EXERCISE GOAL => Copy each line of the data that has "fruição" in it.

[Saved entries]
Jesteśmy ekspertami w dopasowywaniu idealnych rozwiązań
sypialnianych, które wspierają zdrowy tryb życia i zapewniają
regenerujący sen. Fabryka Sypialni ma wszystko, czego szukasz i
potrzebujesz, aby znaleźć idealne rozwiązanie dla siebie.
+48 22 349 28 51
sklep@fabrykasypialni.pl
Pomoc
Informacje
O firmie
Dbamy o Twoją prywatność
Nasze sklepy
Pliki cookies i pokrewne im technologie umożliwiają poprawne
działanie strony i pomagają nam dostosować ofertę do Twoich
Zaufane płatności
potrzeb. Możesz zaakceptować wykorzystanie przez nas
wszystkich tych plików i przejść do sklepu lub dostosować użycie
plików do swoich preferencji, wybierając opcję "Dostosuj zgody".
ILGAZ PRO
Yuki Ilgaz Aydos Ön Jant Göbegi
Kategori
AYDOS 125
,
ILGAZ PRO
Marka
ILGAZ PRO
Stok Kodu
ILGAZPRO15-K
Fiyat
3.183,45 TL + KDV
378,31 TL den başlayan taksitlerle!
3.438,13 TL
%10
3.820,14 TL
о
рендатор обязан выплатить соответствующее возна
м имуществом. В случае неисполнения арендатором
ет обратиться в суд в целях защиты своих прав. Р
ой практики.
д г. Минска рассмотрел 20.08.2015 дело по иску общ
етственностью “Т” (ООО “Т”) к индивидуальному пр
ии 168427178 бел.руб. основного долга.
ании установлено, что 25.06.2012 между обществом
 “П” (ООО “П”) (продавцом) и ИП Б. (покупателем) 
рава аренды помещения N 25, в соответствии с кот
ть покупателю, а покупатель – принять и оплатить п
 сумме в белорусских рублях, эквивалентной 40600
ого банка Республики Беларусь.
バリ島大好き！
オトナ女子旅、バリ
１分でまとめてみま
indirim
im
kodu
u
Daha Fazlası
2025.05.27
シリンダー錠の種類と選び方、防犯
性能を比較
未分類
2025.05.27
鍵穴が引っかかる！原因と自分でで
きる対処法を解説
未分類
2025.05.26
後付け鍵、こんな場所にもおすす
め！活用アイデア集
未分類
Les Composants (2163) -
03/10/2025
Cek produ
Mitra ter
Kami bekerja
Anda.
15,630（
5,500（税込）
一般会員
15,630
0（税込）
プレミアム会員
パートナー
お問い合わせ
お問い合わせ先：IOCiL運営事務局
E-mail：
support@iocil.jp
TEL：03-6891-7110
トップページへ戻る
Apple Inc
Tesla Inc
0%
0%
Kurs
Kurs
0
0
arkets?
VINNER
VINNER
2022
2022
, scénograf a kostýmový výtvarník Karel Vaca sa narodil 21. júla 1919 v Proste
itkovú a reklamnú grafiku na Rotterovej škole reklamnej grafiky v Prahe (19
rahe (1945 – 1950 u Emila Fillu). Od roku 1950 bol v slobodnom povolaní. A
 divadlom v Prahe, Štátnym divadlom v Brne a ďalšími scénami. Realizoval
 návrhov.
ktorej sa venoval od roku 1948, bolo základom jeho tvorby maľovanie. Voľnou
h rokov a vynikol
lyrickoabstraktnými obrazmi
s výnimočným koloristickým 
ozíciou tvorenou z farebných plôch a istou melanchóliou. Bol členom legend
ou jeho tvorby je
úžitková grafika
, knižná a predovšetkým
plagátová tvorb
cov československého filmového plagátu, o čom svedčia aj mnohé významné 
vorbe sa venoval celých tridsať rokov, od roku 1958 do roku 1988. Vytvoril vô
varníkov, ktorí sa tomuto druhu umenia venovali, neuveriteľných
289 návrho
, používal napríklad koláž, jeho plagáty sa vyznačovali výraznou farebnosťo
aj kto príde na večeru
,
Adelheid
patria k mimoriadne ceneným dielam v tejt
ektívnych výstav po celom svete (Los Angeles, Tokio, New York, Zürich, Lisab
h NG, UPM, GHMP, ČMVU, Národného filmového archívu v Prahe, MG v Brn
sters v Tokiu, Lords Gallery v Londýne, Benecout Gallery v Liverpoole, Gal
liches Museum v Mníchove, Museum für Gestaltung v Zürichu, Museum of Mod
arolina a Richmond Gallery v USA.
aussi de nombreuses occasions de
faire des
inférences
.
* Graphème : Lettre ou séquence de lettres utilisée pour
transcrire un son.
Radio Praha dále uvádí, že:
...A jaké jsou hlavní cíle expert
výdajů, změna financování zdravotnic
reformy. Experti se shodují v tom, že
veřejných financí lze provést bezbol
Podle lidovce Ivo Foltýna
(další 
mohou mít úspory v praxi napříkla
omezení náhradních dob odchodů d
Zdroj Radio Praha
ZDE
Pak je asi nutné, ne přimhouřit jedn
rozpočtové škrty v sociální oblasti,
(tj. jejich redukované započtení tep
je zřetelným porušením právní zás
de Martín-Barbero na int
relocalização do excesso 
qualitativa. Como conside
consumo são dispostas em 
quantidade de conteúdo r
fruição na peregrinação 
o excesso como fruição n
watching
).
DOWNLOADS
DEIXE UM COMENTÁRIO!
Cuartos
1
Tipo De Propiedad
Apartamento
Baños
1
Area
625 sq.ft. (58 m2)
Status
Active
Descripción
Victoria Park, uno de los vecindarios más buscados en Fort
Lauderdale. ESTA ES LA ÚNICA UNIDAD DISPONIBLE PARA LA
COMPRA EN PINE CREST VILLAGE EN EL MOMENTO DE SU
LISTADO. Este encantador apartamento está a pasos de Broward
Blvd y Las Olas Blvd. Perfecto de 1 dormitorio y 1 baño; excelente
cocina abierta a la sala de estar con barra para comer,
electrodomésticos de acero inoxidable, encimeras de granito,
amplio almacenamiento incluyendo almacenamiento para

ANSWER BOX =>
fruição na peregrinação 
o excesso como fruição n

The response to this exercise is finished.